(Source material Opens)
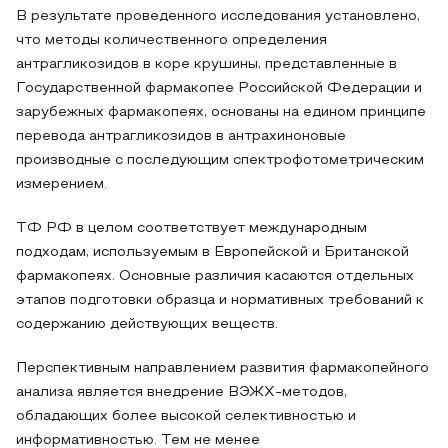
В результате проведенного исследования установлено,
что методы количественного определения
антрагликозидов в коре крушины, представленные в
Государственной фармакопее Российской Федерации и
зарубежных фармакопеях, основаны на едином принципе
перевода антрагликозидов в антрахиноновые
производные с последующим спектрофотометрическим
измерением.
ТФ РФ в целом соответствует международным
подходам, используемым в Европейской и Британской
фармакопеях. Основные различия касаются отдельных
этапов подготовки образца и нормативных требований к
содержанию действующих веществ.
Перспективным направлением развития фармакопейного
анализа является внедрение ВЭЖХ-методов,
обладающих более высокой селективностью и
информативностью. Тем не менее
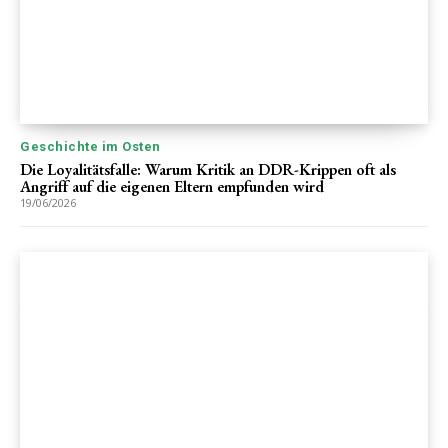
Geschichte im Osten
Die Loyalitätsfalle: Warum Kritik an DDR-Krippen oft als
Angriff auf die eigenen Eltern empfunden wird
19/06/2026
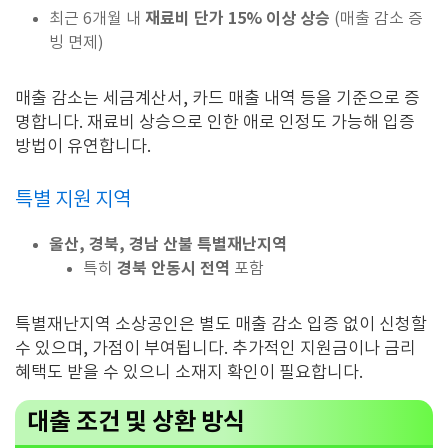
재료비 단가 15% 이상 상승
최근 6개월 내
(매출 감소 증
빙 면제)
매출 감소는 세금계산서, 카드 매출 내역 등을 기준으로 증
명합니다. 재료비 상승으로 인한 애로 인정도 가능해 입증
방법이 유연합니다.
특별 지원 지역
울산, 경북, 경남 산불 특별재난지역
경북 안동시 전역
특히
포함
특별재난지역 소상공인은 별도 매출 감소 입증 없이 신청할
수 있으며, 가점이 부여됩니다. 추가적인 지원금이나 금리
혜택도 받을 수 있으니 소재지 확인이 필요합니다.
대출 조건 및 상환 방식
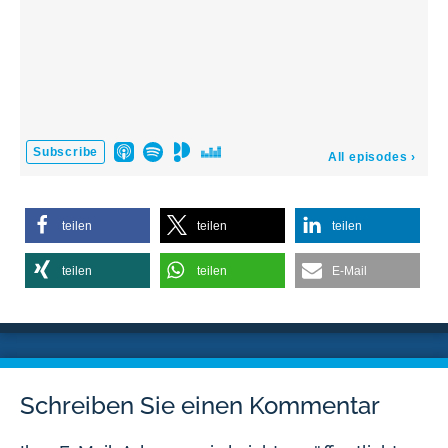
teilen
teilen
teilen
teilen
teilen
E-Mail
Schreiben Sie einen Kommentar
(Source material Closes)
(Source material Opens)
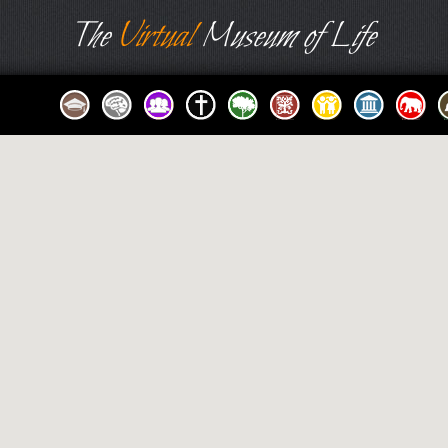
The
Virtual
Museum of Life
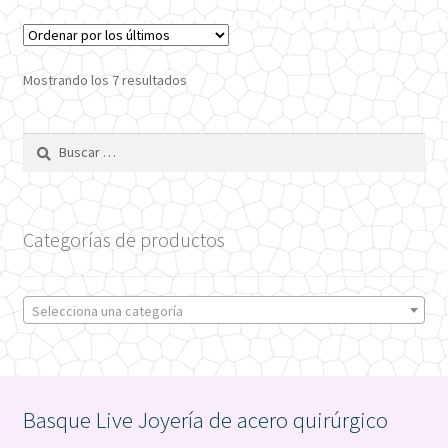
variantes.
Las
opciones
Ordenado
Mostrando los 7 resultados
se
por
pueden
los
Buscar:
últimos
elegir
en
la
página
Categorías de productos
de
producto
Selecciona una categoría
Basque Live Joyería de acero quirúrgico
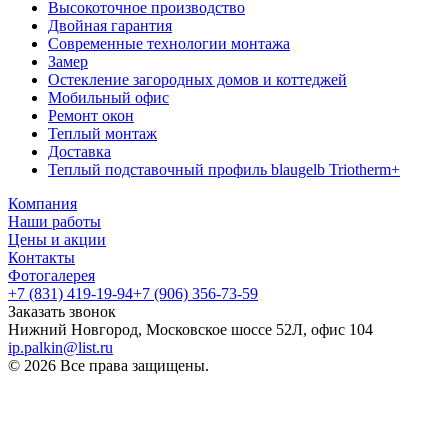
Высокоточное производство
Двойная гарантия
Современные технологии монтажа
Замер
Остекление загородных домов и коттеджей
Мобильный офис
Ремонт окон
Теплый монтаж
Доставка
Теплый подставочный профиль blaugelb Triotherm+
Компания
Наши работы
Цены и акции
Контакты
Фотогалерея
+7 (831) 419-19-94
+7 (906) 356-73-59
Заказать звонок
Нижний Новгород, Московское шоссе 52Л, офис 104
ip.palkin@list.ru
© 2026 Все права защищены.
(Source material Closes)
(Source material Opens)
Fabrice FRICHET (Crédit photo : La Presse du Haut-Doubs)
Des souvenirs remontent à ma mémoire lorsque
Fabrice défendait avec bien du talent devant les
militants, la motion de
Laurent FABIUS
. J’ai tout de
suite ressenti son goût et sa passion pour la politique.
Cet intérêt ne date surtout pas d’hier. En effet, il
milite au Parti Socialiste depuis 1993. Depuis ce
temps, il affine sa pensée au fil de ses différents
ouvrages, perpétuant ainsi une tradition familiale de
(Source material Closes)
> **Activity**: Within the material above, find the lines that contain the word "특별재난지역"; copy them.

> **Reply to the exercise**:
울산, 경북, 경남 산불 특별재난지역
특별재난지역 소상공인은 별도 매출 감소 입증 없이 신청할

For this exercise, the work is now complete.